Benchmark dataset and other associated data: .

Setup

For the experiment

This code has several R, C++ and Python dependencies, so it is easiest to set up using the provided Conda environment file:

conda env create -f environment.yaml
conda activate geoportal_tree_mining

Then install the FEC package which wraps the original Fast Euclidean Clustering by Cao et al. (2022) code in a python package:

pip install git+https://github.com/kasparas-k/FEC.git

Only making synthetic data

If not reproducing the original experiment, synthetic data can be made with pre-extracted individual tree point clouds and NeonTree benchmark bounding boxes.

pip install -r synthetic-data-requirements.txt

Running the original experiment

1. Data

The following data was used in the experiment:

Inferred tree position and size data fron NeonTree benchmark
Point clouds of Tallinn from the Estonia's geoportal and Warsaw from the Poland's geoportal
Individual tree locations from OpenStreetMap, OverpassTurbo API used in this study

Links to all geoportal point clouds used in this study (with an excess of some point clouds that contain no marked trees) can also be found in this repository's url directory.
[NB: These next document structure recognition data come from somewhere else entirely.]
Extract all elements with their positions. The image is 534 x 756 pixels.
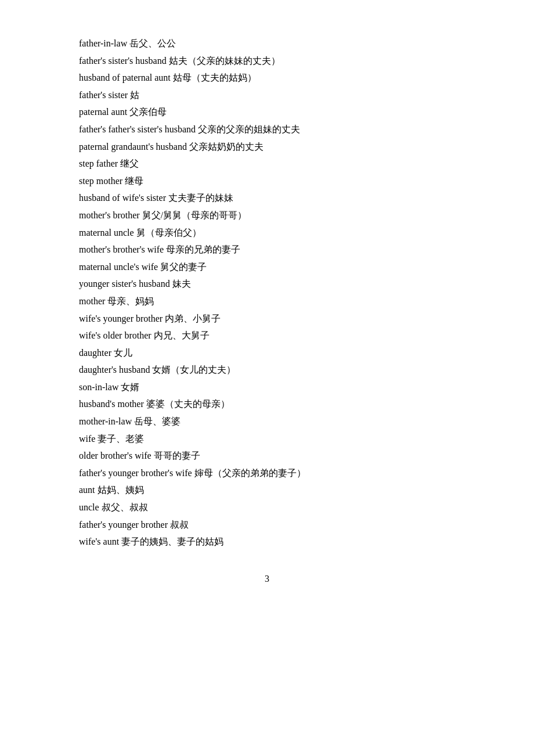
list-item: step mother 继母 <box>79 172 455 190</box>
list-item: wife's older brother 内兄、大舅子 <box>79 327 455 344</box>
list-item: wife's younger brother 内弟、小舅子 <box>79 310 455 327</box>
list-item: maternal uncle's wife 舅父的妻子 <box>79 258 455 276</box>
list-item: paternal aunt 父亲伯母 <box>79 103 455 121</box>
list-item: paternal grandaunt's husband 父亲姑奶奶的丈夫 <box>79 138 455 156</box>
list-item: older brother's wife 哥哥的妻子 <box>79 447 455 465</box>
list-item: mother 母亲、妈妈 <box>79 293 455 310</box>
list-item: father's father's sister's husband 父亲的父亲… <box>79 121 455 138</box>
list-item: maternal uncle 舅（母亲伯父） <box>79 224 455 242</box>
list-item: father's sister 姑 <box>79 87 455 104</box>
list-item: wife 妻子、老婆 <box>79 430 455 448</box>
list-item: husband of paternal aunt 姑母（丈夫的姑妈） <box>79 69 455 87</box>
list-item: daughter's husband 女婿（女儿的丈夫） <box>79 361 455 379</box>
list-item: mother's brother 舅父/舅舅（母亲的哥哥） <box>79 207 455 224</box>
list-item: father's younger brother's wife 婶母（父亲的弟弟… <box>79 465 455 482</box>
list-item: father's sister's husband 姑夫（父亲的妹妹的丈夫） <box>79 52 455 70</box>
list-item: husband of wife's sister 丈夫妻子的妹妹 <box>79 189 455 207</box>
list-item: uncle 叔父、叔叔 <box>79 499 455 516</box>
list-item: mother-in-law 岳母、婆婆 <box>79 413 455 430</box>
list-item: husband's mother 婆婆（丈夫的母亲） <box>79 395 455 413</box>
list-item: father-in-law 岳父、公公 <box>79 35 455 52</box>
list-item: step father 继父 <box>79 155 455 172</box>
page-number: 3 <box>79 574 455 584</box>
list-item: mother's brother's wife 母亲的兄弟的妻子 <box>79 241 455 258</box>
list-item: aunt 姑妈、姨妈 <box>79 481 455 499</box>
list-item: wife's aunt 妻子的姨妈、妻子的姑妈 <box>79 533 455 550</box>
list-item: son-in-law 女婿 <box>79 379 455 396</box>
list-item: younger sister's husband 妹夫 <box>79 275 455 293</box>
list-item: daughter 女儿 <box>79 344 455 362</box>
content-list: father-in-law 岳父、公公father's sister's hus… <box>79 35 455 550</box>
list-item: father's younger brother 叔叔 <box>79 516 455 534</box>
In the event that the URLs no longer work, they can still be used to identify the point clouds used.

Pre-extracted individual tree point clouds, generated synthetic scenes, and individual tree location query results can also be downloaded from the study's data release .

2. Extracting candidate individual tree point clouds

Set the paths to the required data, then normalize the process the data:

# height-normalize raw geoportal data
bash bash/pipeline/1_nornalize.sh

# extract initial isolated clusters
bash bash/pipeline/2_cluster.sh

# calculate cluster features and filter out unfit clusters
bash bash/pipeline/3_filter.sh

3. Inspecting individual tree point clouds

Inspect post-filtering individual trees in your favorite point cloud viewer. Create a filtered features.json for all individual trees that pass visual checks.

In this study, a barebones point cloud viewer was developed and used: https://github.com/kasparas-k/in-context-pointcloud-instances

This tool is incomplete and has some bugs, but it is recommended due to allowing the user to view individual tree point clouds in the context of their source point cloud, and to open Google Maps in the tree's location to inspect satellite images or Street View.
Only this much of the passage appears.